Here is a story of woe about Juliet, and for once, there is no Romeo in sight. No, this Juliet is facing the unhappy situation of a negligence lawsuit where an elderly lady was hit by a bike, injured and later died. Did we mention Juliet is 6? At the time of the accident, Juliet was three months short of her 5th birthday. Due to her advanced age, the judge in the case ruled she can be sued for negligence.
Before all you mothers have a collective heart attack, please note that as The New York Times reports, Justice Paul Wooten of the New York Supreme Court did not rule the underage Juliet is liable for the injuries that caused the death of 87-year-old Claire Menagh, just that she can be sued for negligence over the accident that caused Mrs. Menagh to be hit.
The Times reports that back in April, 2009, Juliet Breitman and Jacob Kohn were racing their bikes in front of their apartment building in NYC under the supervision of their respective moms. At some point during the race, Claire Menagh was hit, suffered a hip fracture and died three weeks later. Her estate sued Juliet, Jacob, and their mothers for negligence.
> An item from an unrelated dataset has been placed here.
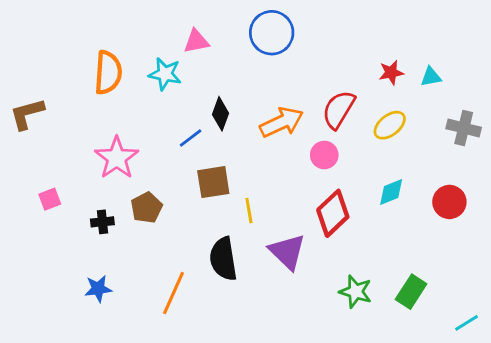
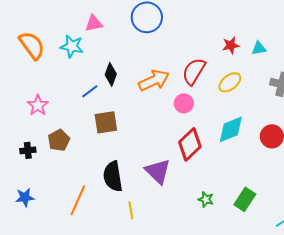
orange semicircle: (108, 73) -> (32, 45), turned -40
pink star: (117, 158) -> (38, 105), size x0.7
cyan diamond: (391, 192) -> (231, 129), size x1.4
yellow line: (249, 210) -> (131, 210), moved
green star: (356, 292) -> (206, 199), size x0.7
Juliet's lawyer argued that she was too young to be sued for negligence, but the court disagreed. There is a "bright line" cut-off point that says children aged four and under cannot be found to be negligent. Older than that, all bets are off. As Juliet was just shy of her 5th birthday at the time of the accident, Justice Wooten declined to give her a pass.
So what will happen to little Juliet? Will her insurance premiums rise due to the suit? Does she even have insurance premiums? The answers to both questions are of course, no. However, liability for bike accidents is a common legal question.
All people have a duty to act with reasonable care so as to not harm others. This is the basis for negligence law (and the golden rule). In the case of the possible negligence of a young child, the court will ask whether the child acted as a reasonable child of similar age and development would have acted. The child will not be held to an adult standard.
In addition, many states have a rebuttable presumption that a child between the ages of 4 and 14 is not capable of contributory negligence in a situation like a bike accident. So, if Juliet intentionally rammed her bike into a frail old lady, there may be a case there. If it was more a matter of loss of control or a simple miscalculation by an almost 5-year-old, probably not.
The moral of this story is, look before you ride -- even if you are 5. Oh, and wear a helmet. That one comes courtesy of your mom.